How $100B in Lost Productivity, Outdated Delivery Models, and a Growing Labor Shortage Are Holding the U.S. Back — and Why Design-Build, IPD, and Human-Centric Leadership Are the Path Forward
You ever walk into a project meeting and feel the tension before anyone speaks?
The schedule is shrinking.
The team looks stretched.
RFIs keep showing up like a storm you can’t quite outrun.
And under all of that, there’s the same quiet truth:
“We’re good at what we do… so why does it still feel like the project is working against us?”
I’ve sat with leaders across the AEC ecosystem, superintendents, designers, owners, trade partners, and local/regional officials, and the story rarely changes. These aren’t bad teams. They’re strong teams trapped in a system built for a different era.

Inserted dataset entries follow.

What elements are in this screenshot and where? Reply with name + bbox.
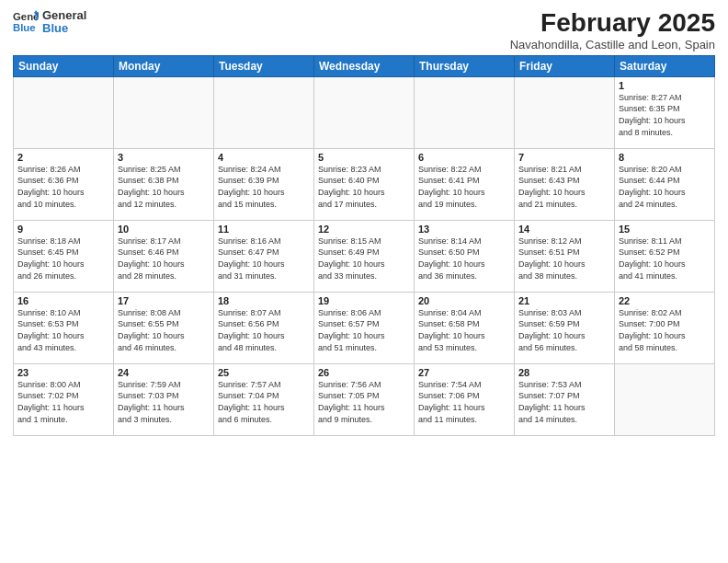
subtitle: Navahondilla, Castille and Leon, Spain xyxy=(510,38,715,52)
day-number: 13 xyxy=(418,224,510,235)
col-sunday: Sunday xyxy=(14,55,114,76)
calendar: Sunday Monday Tuesday Wednesday Thursday… xyxy=(13,55,715,436)
col-saturday: Saturday xyxy=(615,55,715,76)
logo: General Blue General Blue xyxy=(13,9,86,36)
table-row: 3Sunrise: 8:25 AM Sunset: 6:38 PM Daylig… xyxy=(114,148,214,220)
day-info: Sunrise: 8:23 AM Sunset: 6:40 PM Dayligh… xyxy=(318,164,410,210)
page: General Blue General Blue February 2025 … xyxy=(0,0,728,563)
day-number: 19 xyxy=(318,295,410,306)
day-info: Sunrise: 8:02 AM Sunset: 7:00 PM Dayligh… xyxy=(619,307,711,353)
table-row: 26Sunrise: 7:56 AM Sunset: 7:05 PM Dayli… xyxy=(314,363,415,435)
day-info: Sunrise: 8:10 AM Sunset: 6:53 PM Dayligh… xyxy=(17,307,109,353)
table-row: 22Sunrise: 8:02 AM Sunset: 7:00 PM Dayli… xyxy=(615,292,715,363)
day-number: 8 xyxy=(619,152,711,163)
day-info: Sunrise: 8:21 AM Sunset: 6:43 PM Dayligh… xyxy=(518,164,610,210)
day-number: 23 xyxy=(17,367,109,378)
table-row xyxy=(114,76,214,148)
table-row: 17Sunrise: 8:08 AM Sunset: 6:55 PM Dayli… xyxy=(114,292,214,363)
calendar-week-3: 16Sunrise: 8:10 AM Sunset: 6:53 PM Dayli… xyxy=(14,292,715,363)
day-number: 20 xyxy=(418,295,510,306)
day-info: Sunrise: 8:12 AM Sunset: 6:51 PM Dayligh… xyxy=(518,236,610,282)
day-number: 22 xyxy=(619,295,711,306)
day-info: Sunrise: 8:08 AM Sunset: 6:55 PM Dayligh… xyxy=(118,307,210,353)
logo-blue: Blue xyxy=(42,22,86,35)
header: General Blue General Blue February 2025 … xyxy=(13,9,715,52)
day-number: 28 xyxy=(518,367,610,378)
calendar-week-4: 23Sunrise: 8:00 AM Sunset: 7:02 PM Dayli… xyxy=(14,363,715,435)
table-row: 9Sunrise: 8:18 AM Sunset: 6:45 PM Daylig… xyxy=(14,220,114,292)
table-row: 24Sunrise: 7:59 AM Sunset: 7:03 PM Dayli… xyxy=(114,363,214,435)
day-number: 25 xyxy=(218,367,310,378)
day-number: 17 xyxy=(118,295,210,306)
day-number: 6 xyxy=(418,152,510,163)
day-info: Sunrise: 8:14 AM Sunset: 6:50 PM Dayligh… xyxy=(418,236,510,282)
day-number: 7 xyxy=(518,152,610,163)
table-row xyxy=(14,76,114,148)
col-friday: Friday xyxy=(515,55,615,76)
day-info: Sunrise: 7:56 AM Sunset: 7:05 PM Dayligh… xyxy=(318,379,410,425)
svg-text:Blue: Blue xyxy=(13,22,36,33)
table-row: 21Sunrise: 8:03 AM Sunset: 6:59 PM Dayli… xyxy=(515,292,615,363)
table-row xyxy=(314,76,415,148)
table-row xyxy=(615,363,715,435)
table-row: 8Sunrise: 8:20 AM Sunset: 6:44 PM Daylig… xyxy=(615,148,715,220)
day-number: 24 xyxy=(118,367,210,378)
day-info: Sunrise: 8:26 AM Sunset: 6:36 PM Dayligh… xyxy=(17,164,109,210)
table-row: 10Sunrise: 8:17 AM Sunset: 6:46 PM Dayli… xyxy=(114,220,214,292)
day-number: 4 xyxy=(218,152,310,163)
table-row xyxy=(515,76,615,148)
day-info: Sunrise: 8:27 AM Sunset: 6:35 PM Dayligh… xyxy=(619,92,711,138)
table-row: 1Sunrise: 8:27 AM Sunset: 6:35 PM Daylig… xyxy=(615,76,715,148)
table-row: 16Sunrise: 8:10 AM Sunset: 6:53 PM Dayli… xyxy=(14,292,114,363)
day-info: Sunrise: 7:53 AM Sunset: 7:07 PM Dayligh… xyxy=(518,379,610,425)
logo-general: General xyxy=(42,9,86,22)
col-tuesday: Tuesday xyxy=(214,55,314,76)
day-number: 14 xyxy=(518,224,610,235)
table-row xyxy=(214,76,314,148)
day-number: 9 xyxy=(17,224,109,235)
day-info: Sunrise: 8:20 AM Sunset: 6:44 PM Dayligh… xyxy=(619,164,711,210)
table-row: 11Sunrise: 8:16 AM Sunset: 6:47 PM Dayli… xyxy=(214,220,314,292)
day-number: 21 xyxy=(518,295,610,306)
day-info: Sunrise: 8:16 AM Sunset: 6:47 PM Dayligh… xyxy=(218,236,310,282)
day-number: 16 xyxy=(17,295,109,306)
day-number: 2 xyxy=(17,152,109,163)
day-number: 10 xyxy=(118,224,210,235)
day-info: Sunrise: 8:06 AM Sunset: 6:57 PM Dayligh… xyxy=(318,307,410,353)
table-row: 2Sunrise: 8:26 AM Sunset: 6:36 PM Daylig… xyxy=(14,148,114,220)
table-row: 23Sunrise: 8:00 AM Sunset: 7:02 PM Dayli… xyxy=(14,363,114,435)
day-info: Sunrise: 8:17 AM Sunset: 6:46 PM Dayligh… xyxy=(118,236,210,282)
title-block: February 2025 Navahondilla, Castille and… xyxy=(510,9,715,52)
table-row: 13Sunrise: 8:14 AM Sunset: 6:50 PM Dayli… xyxy=(415,220,515,292)
day-info: Sunrise: 8:00 AM Sunset: 7:02 PM Dayligh… xyxy=(17,379,109,425)
day-number: 11 xyxy=(218,224,310,235)
day-info: Sunrise: 8:04 AM Sunset: 6:58 PM Dayligh… xyxy=(418,307,510,353)
table-row: 6Sunrise: 8:22 AM Sunset: 6:41 PM Daylig… xyxy=(415,148,515,220)
table-row: 12Sunrise: 8:15 AM Sunset: 6:49 PM Dayli… xyxy=(314,220,415,292)
day-number: 26 xyxy=(318,367,410,378)
day-info: Sunrise: 8:11 AM Sunset: 6:52 PM Dayligh… xyxy=(619,236,711,282)
day-info: Sunrise: 8:15 AM Sunset: 6:49 PM Dayligh… xyxy=(318,236,410,282)
day-info: Sunrise: 7:54 AM Sunset: 7:06 PM Dayligh… xyxy=(418,379,510,425)
day-info: Sunrise: 8:07 AM Sunset: 6:56 PM Dayligh… xyxy=(218,307,310,353)
day-info: Sunrise: 8:18 AM Sunset: 6:45 PM Dayligh… xyxy=(17,236,109,282)
calendar-week-1: 2Sunrise: 8:26 AM Sunset: 6:36 PM Daylig… xyxy=(14,148,715,220)
day-number: 18 xyxy=(218,295,310,306)
day-number: 15 xyxy=(619,224,711,235)
table-row: 19Sunrise: 8:06 AM Sunset: 6:57 PM Dayli… xyxy=(314,292,415,363)
table-row: 14Sunrise: 8:12 AM Sunset: 6:51 PM Dayli… xyxy=(515,220,615,292)
table-row: 15Sunrise: 8:11 AM Sunset: 6:52 PM Dayli… xyxy=(615,220,715,292)
table-row xyxy=(415,76,515,148)
table-row: 5Sunrise: 8:23 AM Sunset: 6:40 PM Daylig… xyxy=(314,148,415,220)
calendar-week-2: 9Sunrise: 8:18 AM Sunset: 6:45 PM Daylig… xyxy=(14,220,715,292)
col-thursday: Thursday xyxy=(415,55,515,76)
day-info: Sunrise: 8:24 AM Sunset: 6:39 PM Dayligh… xyxy=(218,164,310,210)
table-row: 7Sunrise: 8:21 AM Sunset: 6:43 PM Daylig… xyxy=(515,148,615,220)
day-info: Sunrise: 7:57 AM Sunset: 7:04 PM Dayligh… xyxy=(218,379,310,425)
main-title: February 2025 xyxy=(510,9,715,38)
col-monday: Monday xyxy=(114,55,214,76)
day-number: 27 xyxy=(418,367,510,378)
day-info: Sunrise: 7:59 AM Sunset: 7:03 PM Dayligh… xyxy=(118,379,210,425)
day-number: 1 xyxy=(619,80,711,91)
table-row: 4Sunrise: 8:24 AM Sunset: 6:39 PM Daylig… xyxy=(214,148,314,220)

When you zoom out, the bigger picture becomes impossible to ignore:
Construction inefficiency is draining $70–100 billion from the U.S. economy every single year. And it’s happening because of how we deliver work, not because of a lack of effort.
This isn’t just a construction issue.
It’s a human issue.
A community issue.
A state competitiveness issue.
And increasingly, a national security issue.
The encouraging part?
We can fix this.
We just have to rethink the way we build, collaborate, and lead.
Let’s explore what that looks like.
The Construction Labor Shortage Is Really a Capacity Crisis
We’ve all heard the numbers:
- The industry needs 439,000 workers in 2025 just to keep pace (ABC).
- Long-term demand pushes that number to 723,000 per year (NAHB/HBI).
However, the real story isn’t the shortage, it’s the economic value we lose because of it.
Each missing worker could represent about $120,000 in annual productive output.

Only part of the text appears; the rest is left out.